If you are in a company pension, you can pay contributions on top of the 'ordinary' contributions you must pay. You can use the fund from this type of plan to add to your main company pension benefits. Yours contributions are called additional voluntary contributions (AVCs) and you can pay them directly into your main scheme (subject to scheme rules), into a separate AVC plan, or in to your PRSA.

As your company pension plan and AVC are linked, the retirement age for both will be the same. You must take your benefits from your AVC at the same time as you take your benefits from your company pension.

You may have paid AVCs into your main scheme or into a separate AVC plan or into your PRSA. The AVC fund will help to make up the shortfall between the maximum benefits you are allowed under your main scheme and what your main scheme actually provides.

Tax-free lump sum

The amount you can take as a tax-free lump sum under your AVC will depend on the rules of your company pension plan. This will depend on your circumstances and how long you have been working for the company. The trustees of your company pension scheme will tell you the maximum tax-free cash you can take based on your salary and service.

Options for Directors

If you are a director (controlling more than 5% of the voting rights) and you decide to take 25% of your retirement fund as a tax-free lump sum, you can also take 25% of the fund build up by your AVCs as a tax-free lump sum.

Using the rest of the AVC fund

All employees and directors, whatever voting rights they have, have the same options when using the rest of their AVC fund.

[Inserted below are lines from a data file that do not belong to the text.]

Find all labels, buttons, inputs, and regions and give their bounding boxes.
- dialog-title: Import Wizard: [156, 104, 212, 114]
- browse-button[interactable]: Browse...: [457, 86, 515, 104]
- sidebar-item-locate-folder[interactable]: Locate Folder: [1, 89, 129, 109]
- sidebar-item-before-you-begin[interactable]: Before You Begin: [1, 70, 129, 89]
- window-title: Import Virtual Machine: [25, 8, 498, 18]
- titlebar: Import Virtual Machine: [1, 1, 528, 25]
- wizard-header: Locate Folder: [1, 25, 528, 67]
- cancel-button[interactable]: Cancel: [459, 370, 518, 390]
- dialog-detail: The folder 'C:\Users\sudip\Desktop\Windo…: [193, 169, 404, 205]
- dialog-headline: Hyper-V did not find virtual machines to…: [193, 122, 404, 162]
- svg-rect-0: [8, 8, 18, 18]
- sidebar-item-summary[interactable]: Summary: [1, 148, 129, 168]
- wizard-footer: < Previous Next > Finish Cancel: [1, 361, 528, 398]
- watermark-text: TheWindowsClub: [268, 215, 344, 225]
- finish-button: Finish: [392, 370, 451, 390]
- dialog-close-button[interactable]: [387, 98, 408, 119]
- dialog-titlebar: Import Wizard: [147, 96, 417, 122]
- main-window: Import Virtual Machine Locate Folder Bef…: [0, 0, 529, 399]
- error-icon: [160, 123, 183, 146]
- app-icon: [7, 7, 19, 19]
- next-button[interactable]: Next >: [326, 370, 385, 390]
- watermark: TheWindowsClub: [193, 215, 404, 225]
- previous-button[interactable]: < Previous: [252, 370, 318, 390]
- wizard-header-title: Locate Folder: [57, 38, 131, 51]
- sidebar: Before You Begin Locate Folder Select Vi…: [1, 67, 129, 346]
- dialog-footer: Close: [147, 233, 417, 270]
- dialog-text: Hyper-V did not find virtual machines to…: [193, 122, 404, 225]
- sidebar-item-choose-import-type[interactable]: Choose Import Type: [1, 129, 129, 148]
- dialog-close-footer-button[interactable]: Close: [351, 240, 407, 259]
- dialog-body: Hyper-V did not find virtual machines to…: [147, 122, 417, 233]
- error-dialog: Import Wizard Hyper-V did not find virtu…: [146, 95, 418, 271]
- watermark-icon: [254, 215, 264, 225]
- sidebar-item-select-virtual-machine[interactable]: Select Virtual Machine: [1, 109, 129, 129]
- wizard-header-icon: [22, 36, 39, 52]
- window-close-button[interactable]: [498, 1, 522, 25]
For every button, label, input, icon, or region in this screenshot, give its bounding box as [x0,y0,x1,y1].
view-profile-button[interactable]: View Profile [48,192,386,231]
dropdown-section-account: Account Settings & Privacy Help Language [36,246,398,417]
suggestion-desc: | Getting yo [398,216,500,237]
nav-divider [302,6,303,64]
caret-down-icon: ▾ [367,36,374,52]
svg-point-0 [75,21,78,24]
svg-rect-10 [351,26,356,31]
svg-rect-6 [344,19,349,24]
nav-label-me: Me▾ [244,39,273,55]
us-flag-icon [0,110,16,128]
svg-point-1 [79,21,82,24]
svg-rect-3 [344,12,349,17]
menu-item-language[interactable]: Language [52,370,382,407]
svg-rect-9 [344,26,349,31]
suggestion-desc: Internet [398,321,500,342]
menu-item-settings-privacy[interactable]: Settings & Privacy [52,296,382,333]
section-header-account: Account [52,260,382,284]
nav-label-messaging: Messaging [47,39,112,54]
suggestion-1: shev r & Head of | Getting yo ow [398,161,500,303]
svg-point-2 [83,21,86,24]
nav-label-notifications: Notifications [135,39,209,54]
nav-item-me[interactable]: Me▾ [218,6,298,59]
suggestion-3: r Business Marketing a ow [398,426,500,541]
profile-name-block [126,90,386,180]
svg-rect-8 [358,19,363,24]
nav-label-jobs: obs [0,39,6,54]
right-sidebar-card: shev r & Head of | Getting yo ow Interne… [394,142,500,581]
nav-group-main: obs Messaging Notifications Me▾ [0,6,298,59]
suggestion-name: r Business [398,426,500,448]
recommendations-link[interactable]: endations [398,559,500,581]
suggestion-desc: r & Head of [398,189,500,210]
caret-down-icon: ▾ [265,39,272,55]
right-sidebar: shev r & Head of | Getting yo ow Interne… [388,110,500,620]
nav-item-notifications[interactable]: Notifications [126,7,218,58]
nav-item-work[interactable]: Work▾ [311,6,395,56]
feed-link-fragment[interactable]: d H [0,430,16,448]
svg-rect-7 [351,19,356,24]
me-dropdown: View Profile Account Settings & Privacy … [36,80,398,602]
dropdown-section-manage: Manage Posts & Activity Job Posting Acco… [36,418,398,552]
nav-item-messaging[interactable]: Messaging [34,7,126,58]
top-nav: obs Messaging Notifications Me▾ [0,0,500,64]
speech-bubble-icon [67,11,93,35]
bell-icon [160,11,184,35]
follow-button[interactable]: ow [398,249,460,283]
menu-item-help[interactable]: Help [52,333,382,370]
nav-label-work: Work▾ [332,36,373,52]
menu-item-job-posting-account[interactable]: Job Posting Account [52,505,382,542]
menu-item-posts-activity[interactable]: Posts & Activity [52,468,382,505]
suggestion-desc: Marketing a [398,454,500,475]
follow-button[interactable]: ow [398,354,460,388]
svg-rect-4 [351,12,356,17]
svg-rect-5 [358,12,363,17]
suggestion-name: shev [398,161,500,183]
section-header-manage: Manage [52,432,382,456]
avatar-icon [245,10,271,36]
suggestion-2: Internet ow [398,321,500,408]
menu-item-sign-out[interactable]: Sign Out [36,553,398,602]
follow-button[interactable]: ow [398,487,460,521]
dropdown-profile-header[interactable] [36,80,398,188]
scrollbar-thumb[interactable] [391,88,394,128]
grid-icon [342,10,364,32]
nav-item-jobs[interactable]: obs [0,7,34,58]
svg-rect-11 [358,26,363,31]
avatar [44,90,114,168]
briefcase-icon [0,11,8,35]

Depending on whether you contributed your AVCs to your main scheme, or to a separate AVC, or a PRSA.

Warning: The value of your investment may go down as well as up.

Warning: This product may be affected by changes in currency exchange rates.

Personal Retirement Saving Accounts (PRSAs)

PRSAs are pension plans that you take with you as you move from one job to another. They are available if you are:

  • self-employed
  • a sole trader
  • partners in a legal partnership
  • working for a company that does not have a pension scheme
  • not currently working

If you are an employee and a member of a company pension scheme, you can also make additional voluntary contributions in to your PRSA.

Taking your retirement benefits

You can take your retirement benefits at any age between 60 and 75. You do not actually have to retire and stop working. As soon as you reach 60, you can take your benefits and continue working. There are some circumstances when you can take your benefits before age 60. You may take your benefits if:

  • you are seriously ill and due to your ill health you have to permanently give up work
  • you work in specific occupations where it is normal to retire before 60 (for example, professional sportspeople, air pilots and fishermen).
  • you are working as an employee. You can take your benefits from the age of 50 if you stop working for that company. This option does not apply if you are self-employed, a sole trader or partners in a legal partnership.

Taking a tax-free lump sum

At retirement you have the option of taking a tax-free lump sum. If you have a personal pension plan, you can take a tax-free lump sum of up to 25% of your fund and use it for something you've always wanted or you can reinvest your lump sum to provide you with further income throughout your retirement.

Warning: The value of your investment may go down as well as up.

Warning: This product may be affected by changes in currency exchange rates.